La verdad es que no saqué 100 en mi examen porque lo que me falló fue dormirlo en la noche (todavía toma pecho), pero todo lo demás fue prueba superada, y debo decir que, aunque es algo que debería ser “lo normal” y que en Japón no lo es porque generalmente todo se le delega a la madre, me llenó de una satisfacción muy grande, que no sentía desde hace mucho tiempo. Sí, he sacrificado gran parte de mi tiempo para dárselo a mi familia (como prueba es la poca actividad que ha tenido este blog en los últimos meses), pero ha valido totalmente la pena.

Para muchos, la medalla más preciada es la de oro.
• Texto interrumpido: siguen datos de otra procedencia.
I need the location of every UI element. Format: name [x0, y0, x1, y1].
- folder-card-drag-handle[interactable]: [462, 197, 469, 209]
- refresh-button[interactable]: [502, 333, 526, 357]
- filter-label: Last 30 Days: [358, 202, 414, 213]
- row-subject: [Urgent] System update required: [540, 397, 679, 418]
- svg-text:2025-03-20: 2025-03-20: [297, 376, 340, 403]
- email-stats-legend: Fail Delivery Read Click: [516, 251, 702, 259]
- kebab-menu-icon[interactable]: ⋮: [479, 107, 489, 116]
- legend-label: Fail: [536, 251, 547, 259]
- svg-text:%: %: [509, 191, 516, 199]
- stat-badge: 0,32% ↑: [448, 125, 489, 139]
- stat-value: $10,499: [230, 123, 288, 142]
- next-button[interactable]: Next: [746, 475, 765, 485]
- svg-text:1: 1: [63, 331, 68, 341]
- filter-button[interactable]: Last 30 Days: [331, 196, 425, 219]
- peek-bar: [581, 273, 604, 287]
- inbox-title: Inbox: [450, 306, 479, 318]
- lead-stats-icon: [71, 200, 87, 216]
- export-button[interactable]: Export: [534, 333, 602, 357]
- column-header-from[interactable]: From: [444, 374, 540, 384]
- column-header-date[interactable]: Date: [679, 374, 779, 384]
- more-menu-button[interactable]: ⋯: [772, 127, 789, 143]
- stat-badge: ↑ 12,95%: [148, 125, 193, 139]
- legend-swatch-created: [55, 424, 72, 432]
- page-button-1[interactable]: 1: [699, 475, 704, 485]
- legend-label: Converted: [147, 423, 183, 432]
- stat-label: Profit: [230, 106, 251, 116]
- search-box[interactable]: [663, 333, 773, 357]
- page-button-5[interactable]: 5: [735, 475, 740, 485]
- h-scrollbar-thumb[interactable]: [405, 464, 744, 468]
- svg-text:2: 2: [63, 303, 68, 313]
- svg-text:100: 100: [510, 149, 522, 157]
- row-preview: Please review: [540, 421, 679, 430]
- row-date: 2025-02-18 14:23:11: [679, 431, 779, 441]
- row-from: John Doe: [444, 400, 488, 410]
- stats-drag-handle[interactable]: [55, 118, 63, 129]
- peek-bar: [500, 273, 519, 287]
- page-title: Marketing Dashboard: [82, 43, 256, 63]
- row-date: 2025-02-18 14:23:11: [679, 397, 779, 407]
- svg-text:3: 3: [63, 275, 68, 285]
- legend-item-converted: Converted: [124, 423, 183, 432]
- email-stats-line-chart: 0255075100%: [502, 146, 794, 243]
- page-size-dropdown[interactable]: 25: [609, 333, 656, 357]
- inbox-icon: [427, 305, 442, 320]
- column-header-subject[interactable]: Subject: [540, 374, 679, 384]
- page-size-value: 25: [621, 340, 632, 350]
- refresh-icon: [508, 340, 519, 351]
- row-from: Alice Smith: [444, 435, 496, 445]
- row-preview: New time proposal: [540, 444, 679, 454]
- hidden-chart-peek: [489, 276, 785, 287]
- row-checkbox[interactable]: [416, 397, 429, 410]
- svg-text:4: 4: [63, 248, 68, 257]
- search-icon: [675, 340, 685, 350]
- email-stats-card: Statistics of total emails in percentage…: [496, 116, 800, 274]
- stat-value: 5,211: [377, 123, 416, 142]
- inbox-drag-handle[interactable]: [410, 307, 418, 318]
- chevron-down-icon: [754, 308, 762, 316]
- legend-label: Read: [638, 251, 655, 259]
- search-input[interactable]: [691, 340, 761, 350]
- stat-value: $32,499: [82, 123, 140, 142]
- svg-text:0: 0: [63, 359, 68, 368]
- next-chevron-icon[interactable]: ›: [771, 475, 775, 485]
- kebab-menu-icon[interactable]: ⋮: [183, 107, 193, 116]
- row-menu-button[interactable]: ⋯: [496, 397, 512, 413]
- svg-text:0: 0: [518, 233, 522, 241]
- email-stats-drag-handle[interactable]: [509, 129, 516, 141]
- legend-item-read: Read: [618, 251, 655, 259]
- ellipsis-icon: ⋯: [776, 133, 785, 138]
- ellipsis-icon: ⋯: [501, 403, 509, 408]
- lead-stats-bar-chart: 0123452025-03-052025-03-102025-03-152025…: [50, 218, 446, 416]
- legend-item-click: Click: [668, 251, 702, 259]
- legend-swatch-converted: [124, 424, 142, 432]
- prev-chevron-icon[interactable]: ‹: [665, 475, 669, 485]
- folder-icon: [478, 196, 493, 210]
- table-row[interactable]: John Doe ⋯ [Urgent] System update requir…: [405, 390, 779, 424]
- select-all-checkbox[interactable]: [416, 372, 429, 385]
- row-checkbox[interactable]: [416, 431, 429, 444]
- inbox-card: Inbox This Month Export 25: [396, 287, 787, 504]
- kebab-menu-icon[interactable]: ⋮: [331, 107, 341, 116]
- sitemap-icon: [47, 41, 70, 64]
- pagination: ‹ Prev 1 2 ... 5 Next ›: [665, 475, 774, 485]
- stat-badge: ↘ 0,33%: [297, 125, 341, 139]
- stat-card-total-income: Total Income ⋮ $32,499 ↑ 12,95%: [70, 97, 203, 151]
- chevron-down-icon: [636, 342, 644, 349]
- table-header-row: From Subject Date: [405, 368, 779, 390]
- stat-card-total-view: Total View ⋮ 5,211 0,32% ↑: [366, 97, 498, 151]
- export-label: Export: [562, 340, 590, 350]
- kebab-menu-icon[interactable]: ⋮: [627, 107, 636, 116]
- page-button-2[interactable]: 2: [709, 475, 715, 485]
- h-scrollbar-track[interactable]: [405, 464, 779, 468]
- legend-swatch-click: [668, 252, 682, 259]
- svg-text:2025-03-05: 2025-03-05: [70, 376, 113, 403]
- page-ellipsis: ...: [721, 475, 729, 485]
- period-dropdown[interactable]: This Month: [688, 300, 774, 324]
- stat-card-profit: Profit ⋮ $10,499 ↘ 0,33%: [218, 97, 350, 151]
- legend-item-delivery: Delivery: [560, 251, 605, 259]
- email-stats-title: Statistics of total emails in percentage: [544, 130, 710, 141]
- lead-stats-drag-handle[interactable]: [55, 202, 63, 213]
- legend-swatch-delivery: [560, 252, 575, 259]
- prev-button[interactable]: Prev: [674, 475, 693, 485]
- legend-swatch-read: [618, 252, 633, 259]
Los atletas y competidores en las diferentes justas entrenan durante mucho tiempo para ser los mejores; todos sueñan con la presea dorada. Para mí este dibujo significa mucho, y representa algo así como una “gran victoria” en esta aventura de ser padre. Todavía me falta mucho por aprender y habrá muchas situaciones que tendré que afrontar y que ni siquiera puedo imaginar ahora, pero sin duda éste es un gran comienzo.

Aprovecho para pedirles un poco de paciencia a todos aquellos que me hacen el favor de leer las loqueras que escribo en este blog. No lo he olvidado, y hay muchos temas que quiero contar aquí, pero ya ven que el tiempo no ayuda mucho. No obstante, ahora en diciembre tengo los típicos escritos de “el kanji del año”, “la palabra o frase más popular en Japón en este año”, entre otros.

Sigo vivo y ocupado

Me pasó otra vez: montón de cosas que hacer en el trabajo, y ni se diga en la casa, y cuando menos recuerdo ya es casi el fin de noviembre y esto sigue sin actualizarse.

No es que no haya hecho nada sobre el blog; tengo 3 escritos a la mitad (cada uno sobre un tema diferente) y he estado respondiendo comentarios y correos en la medida de lo posible. El problema es que no he terminado :/ A las personas a las que les debo respuesta de los comentarios o de algún correo (sea o no con respecto a Japón), les pido un poco de paciencia. Como saben, todos los correos que me llegan y todos los comentarios del blog los leo y respondo, nada más que a veces me tardo.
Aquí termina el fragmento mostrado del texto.